The stream processors in the GPU appear to be very simple, with an ALU that cannot multiplex float and integer instructions. This is how NVIDIA was able to pack 128 of them onto 1 chip.

If you have to do a lot of index calculation with integer multiplication, take a look at the __umul24() function, which does unsigned, 24-bit multiplication. This function is 4 times faster than standard 32-bit multiplication, and is sufficient for computing indices if your arrays have less than 16 million elements.

But before you fuss with that too much, you should use the CUDA profiler to make sure your memory accesses are coalesced. Counting instructions won’t tell you how much time your kernel spends sitting around, waiting for memory reads to finish. A sub-optimal memory access pattern is the main cause of poor CUDA performance, so you should rule that out first.

You could also already be hitting the peak memory throughput of 70 GiB/s. If you are memory limited, it doesn’t matter one bit if your kernel “wastes” ALU operations, since they are all hidden within the memory latency.

Thanks for reply.

So what I’m working on is motion estimation , basically typical image processing which I expect good performance on GPU:)

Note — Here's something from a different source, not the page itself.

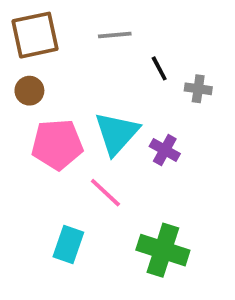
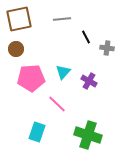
cyan triangle: (117, 133) -> (63, 72), size x0.6

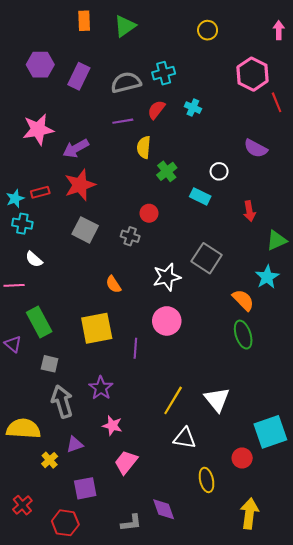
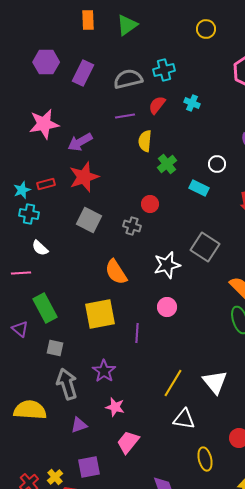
orange semicircle: (113, 284) -> (116, 272), size x1.5
pink circle: (167, 321) -> (167, 307), size x0.7
yellow cross: (50, 460) -> (55, 477), moved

I almost did not use global memory, most data stored in texutre and shared memory. Very few global memory data are accessed in coalesced way, I checked that from visual profiler.

So now it’s still far from peak, I guess the kind of ‘indexing’ and ‘polling’ instructions are taking too much cycles. I also use short for indice calculation.

any further ideas how to improve this? And I cannot find any reported achieved performance for block motion estimation, on G80. Such information is also welcomed.

Thanks

It’s not memory limited, because most intermediate results are manipulated in shared memory. Only two images of small size are read from texture memory, for once or twice per pixel. Global memory is almost unused.

I think any further advice would require seeing C and the corresponding PTX output.

Possible shared memory bank conflicts could be a thing to look into. Another thing that could reduce performance is non optimal occupancy caused by high register count/high shared memory usage. If you didn’t already you could trouble the occupancy calculator regarding that matter. The profiler will give you information about occupancy too.

@seibert: thanks for the advice about __umul24() - I was not aware of that and I think I can exploit this in my kernels.

Thanks for suggestion.

As far as I know, occupancy only matters when there is memory latency to hide, right?..

The occupancy is not high though(0.125), but I supposed memory lantency is not a big issue, due to using a lot of shared memory and texture memory. Maybe you are right, I’ll increase the occupancy see what happens…

News flash! Texture memory is device memory and is subject to the same 70 GiB/s throughput limit.

The only way you are going to know if you are reaching the limit is by counting the number of memory accesses and calculating an effective GiB/s.